Sinopec, the nation’s third largest oil and gas producer and the world’s second largest oil refiner, has been hit hard by sharply lower oil and gas prices, which dragged down strong gains in the company’s downstream refining and chemical activities.

Net profit for the year’s first six months was 19.92 billion yuan, down 21.6 per cent compared with 25.42 billion yuan year on year, the lowest in eight years.

Total turnover slumped 15.6 per cent to 879.22 billion yuan, the company said, adding that the fall was mainly attributable to the decline of international crude oil and petrochemical product prices compared with the same period of last year.

But the result was still better than expected by some analysts.

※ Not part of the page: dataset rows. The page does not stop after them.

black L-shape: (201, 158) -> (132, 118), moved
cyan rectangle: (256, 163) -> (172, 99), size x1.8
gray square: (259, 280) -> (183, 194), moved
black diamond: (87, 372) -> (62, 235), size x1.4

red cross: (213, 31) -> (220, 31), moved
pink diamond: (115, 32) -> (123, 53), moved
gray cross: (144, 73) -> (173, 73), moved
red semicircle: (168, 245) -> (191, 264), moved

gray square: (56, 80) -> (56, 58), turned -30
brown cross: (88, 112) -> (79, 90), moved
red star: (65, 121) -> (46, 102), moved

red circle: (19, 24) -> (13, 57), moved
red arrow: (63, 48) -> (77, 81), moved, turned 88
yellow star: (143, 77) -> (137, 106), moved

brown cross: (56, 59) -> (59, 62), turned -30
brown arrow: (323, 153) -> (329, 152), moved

According to the average estimate of Nomura and Sanford C Bernsteins analysts, the company had been forecast to announce a 42.5 per cent year-on-year fall in first-half net profit to 14.6 billion yuan.

An interim dividend of 7.9 fen per share was declared, compared to nine fen last year.

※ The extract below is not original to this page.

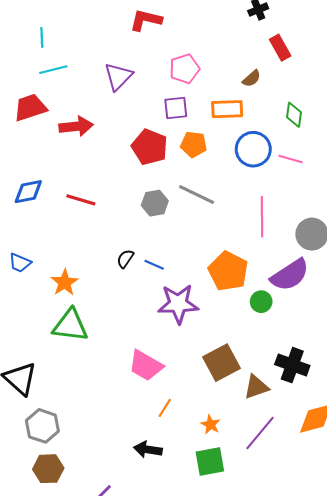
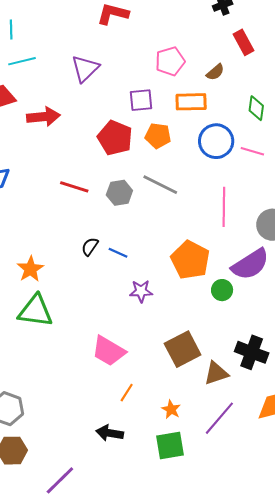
pink pentagon: (185, 69) -> (170, 61), moved
red line: (81, 200) -> (74, 187), moved
purple star: (178, 304) -> (141, 291), size x0.6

In the first half of 2016, the company’s operating profit was 35.1 billion yuan, representing a decrease of 13.3 per cent year on year.

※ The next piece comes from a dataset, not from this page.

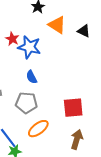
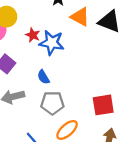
black triangle: (84, 31) -> (109, 22), size x1.6
blue semicircle: (32, 77) -> (43, 77), moved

“China’s economic growth is expected to remain steady, which will drive the growth of domestic demand for refined oil products and petrochemical products,” chairman Wang Yupu said of the second-half outlook in a filing to Hong Kong’s stock exchange on Sunday.

“We will remain focused on implementing the development plan for 2016 through 2020 – transforming the pattern of growth, adjusting asset structure, upgrading asset quality and promoting sustainable growth to achieve superior business results.”

Its oil and gas production business saw first-half operating losses widen to 21.93 billion yuan from a loss of 1.83 billion yuan in the year-earlier period.

The average natural gas selling price also fell 19.4 per cent to 1,267 yuan per thousand cubic metres, after Beijing last November slashed the non-residential wholesale gas price by an average of 28 per cent nationwide.

Besides weaker oil and gas prices, the firm was also hit by a 11.4 per cent year-on-year decline in first-half oil output as it was forced to shut down loss-making high-cost fields, much higher than the 5 per cent it was targeting for the full year.

Its first-half gas output growth of 10 per cent was also behind its full-year target of 17.7 per cent, due to production disruption from a pipeline transmission problem at its Puguang field in Sichuan province.

However, its oil refining operating profit surged 112.7 per cent to 32.59 billion yuan from 15.32 billion yuan, thanks to a more favourable state fuel pricing policy.

“Besides cost efficiency gains and more disciplined capital allocation, China’s [refiners-friendly fuel pricing policy] also boosted Sinopec’s refining profit margin, which together with inventory value gains and robust chemical earnings helped offset all of the upstream exploration and production losses,” Nomura head of Asia oil and gas research Gordon Kwan wrote in a note ahead of the results.

Chemicals production recorded a 3.8 per cent fall in operating profit to 9.68 billion yuan from 10.1 billion yuan.

Fuel marketing and distribution saw operating profit rise 3.9 per cent year on year to 15.78 billion billion yuan from 15.2 billion yuan.

Sinopec shares on Friday closed 0.9 per cent higher at HK$ 5.62. They have surged 20 per cent year-to-date, outperforming the Hang Seng Index’s 4.5 per cent gain.